Vor ein paar Jahren noch, erinnert sich Claus Leitzmann, sei er regelmäßig belächelt worden, wenn er mal wieder das Steak zur Seite geschoben und nur die Beilagen gegessen habe. „Müslifreak“ und „Körneresser“ wurde er genannt, erzählt der Professor für Ernährungswissenschaft an der Universität Gießen, der schon seit 30 Jahren kein Fleisch mehr isst.

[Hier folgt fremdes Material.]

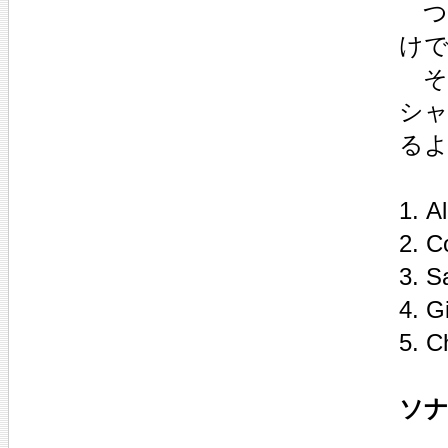
つ
け
そ
シ
る
1. A
2. C
3. S
4. G
5. C
ソナ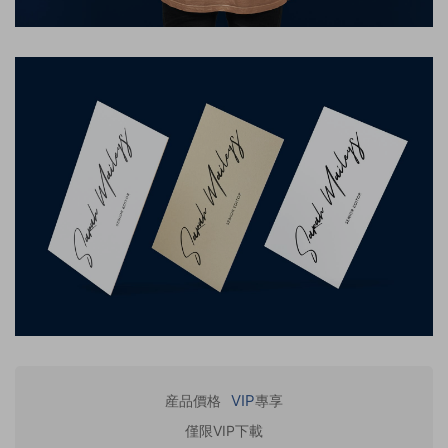
VIP
産品價格
專享
僅限VIP下載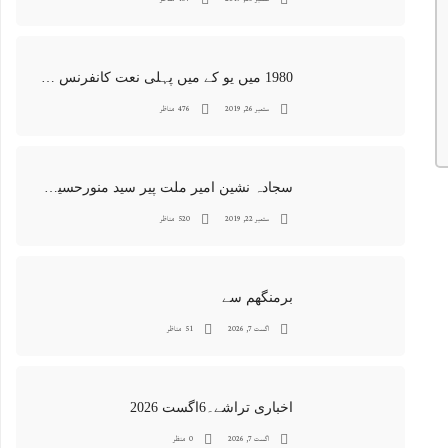
1980 میں یو کے میں پہلی نعت کانفرنس جس کا اہتمامِ سجادہ نشین و جانشین حضرت امیرِ ملت پیر سید منور حسین شاہ جماعتی صاحب نے کیا اور جس کی آپ نے صدارت بھی فرمائی
ستمبر 26, 2019
476 مناظر
سجادہ نشین امیر ملت پیر سید منورحسین شاہ جماعتی کی خصوصی تصاویر
ستمبر 22, 2019
520 مناظر
برمنگھم سے
اگست 7, 2026
51 مناظر
اخباری تراشے۔6اگست 2026
اگست 7, 2026
0 منظر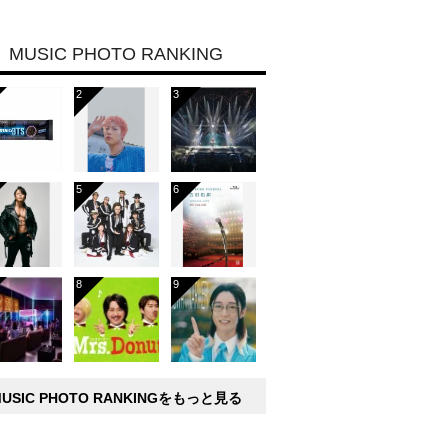
MUSIC PHOTO RANKING
MUSIC PHOTO RANKINGをもっと見る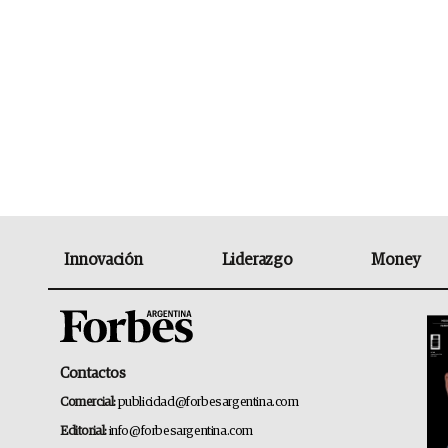
Innovación
Liderazgo
Money
Contactos
Comercial:
publicidad@forbesargentina.com
Editorial:
info@forbesargentina.com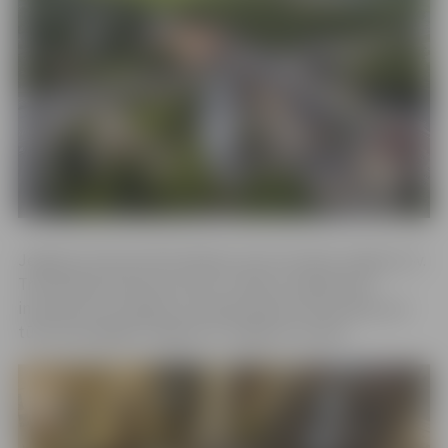
Jelgavas tūrisma informācijas centrs atrodas Jelgavas Sv.
Trīsvienības baznīcas torņa 1. stāvā un tajā ikviens
interesents var iegūt sev nepieciešamo informāciju par
tūrisma iespējām Jelgavā un Jelgavas novadā.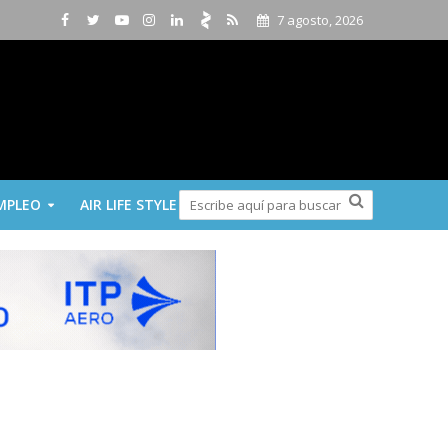
7 agosto, 2026
MPLEO
AIR LIFE STYLE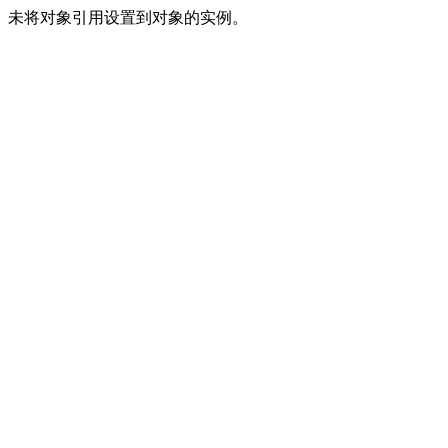
未将对象引用设置到对象的实例。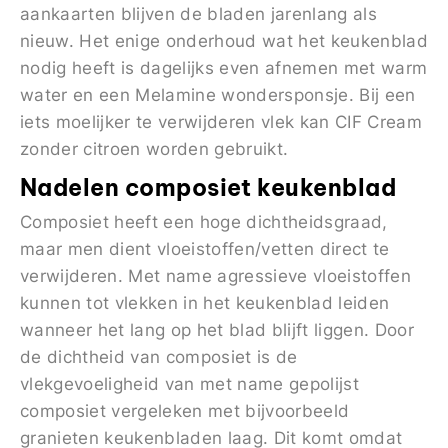
aankaarten blijven de bladen jarenlang als
nieuw. Het enige onderhoud wat het keukenblad
nodig heeft is dagelijks even afnemen met warm
water en een Melamine wondersponsje. Bij een
iets moelijker te verwijderen vlek kan CIF Cream
zonder citroen worden gebruikt.
Nadelen composiet keukenblad
Composiet heeft een hoge dichtheidsgraad,
maar men dient vloeistoffen/vetten direct te
verwijderen. Met name agressieve vloeistoffen
kunnen tot vlekken in het keukenblad leiden
wanneer het lang op het blad blijft liggen. Door
de dichtheid van composiet is de
vlekgevoeligheid van met name gepolijst
composiet vergeleken met bijvoorbeeld
granieten keukenbladen laag. Dit komt omdat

Und ständig diese Witze: Ob er als Vegetarier Orangensaft trinken dürfe, da sei doch Fruchtfleisch drin. Seit ein paar Jahren aber hätten die Sprüche aufgehört. „Heute wundert sich kein Mensch mehr, wenn man kein Fleisch isst“, hat er festgestellt. „Vegetarische Ernährung ist gesellschaftsfähig geworden.“ Im Zeitalter von BSE, Gammelfleischskandalen und wachsendem Umweltbewusstsein hat der Vegetarismus einen Imagewandel durchgemacht: Vom Öko-Trip grüner Strickpulli-Träger hin zu einem modernen Lebenskonzept, für das Stars wie Gwyneth Paltrow, Dustin Hoffman oder Julia Roberts Vorbilder sind. Sterneköche haben die fleischlose Kost ebenso entdeckt wie Betriebskantinen, Fastfoodketten und Gasthäuser. Und seit 1998, innerhalb von nur zehn Jahren, hat sich die Mitgliederzahl des Deutschen Vegetarierbunds verdoppelt - nach Eigenangaben auf 2000 Aktive. Der Mensch - ein Beilagenesser? Wie viele Menschen sich tatsächlich vegetarisch ernähren, darüber gibt es keine gesicherten Erkenntnisse. Während der Vegetarierbund von acht Prozent ausgeht, ermittelte die Gesellschaft für Konsumforschung sechs Prozent, und die jüngste Untersuchung, die Nationale Verzehrstudie des Karlsruher Max-Rubner-Instituts (MRI), ergab gerade mal 1,6 Prozent. Frauen ernähren sich laut MRI mit 2,2 Prozent mehr als doppelt so oft vegetarisch wie Männer mit nur einem Prozent. Außerdem ist bei älteren Menschen seltener fleischlose Ernährung zu beobachten. Demnach liegt der höchste Vegetarier-Anteil mit vier Prozent bei den 18- bis 24jährigen Frauen.

Dass Vegetarismus als gesund angesehen wird, ist relativ neu. Lange hat sich die Forschung auf die damit verbundenen Mängel konzentriert. Es dominierte das Bild vom blutleeren Vegetarier mit chronischer Eisen-, Calcium- und VitaminUnterversorgung. „Dies trifft heute eigentlich nur noch auf sogenannte ,Pudding-Vegetarier‘ zu, die auf Fleisch verzichten, ansonsten aber nur Weißbrot und Kekse essen“, sagt Gisela Olias vom Deutschen Institut für Ernährungsforschung in Potsdam.

Wichtig sei nur, dass Fleischverzicht durch eine ausgewogene Ernährung kompensiert würde, mit genügend Gemüse und Milchprodukten. Vor allem Hülsenfrüchte und Nüsse enthalten wichtige Nährstoffe und Proteine, und um die Aufnahme von Eisen zu erhöhen, sollte Gemüse immer zusammen mit etwas Vitamin C oder Zitronensäure gegessen werden. Wer derart bewusst isst, lebt auch ohne Fleisch gesund - möglicherweise gesünder als das Gros der Bevölkerung. Eine Langzeituntersuchung (seit 1978) des Deutschen Krebsforschungszentrums in Heidelberg findet Hinweise auf „ein drastisch verringertes Sterberisiko“.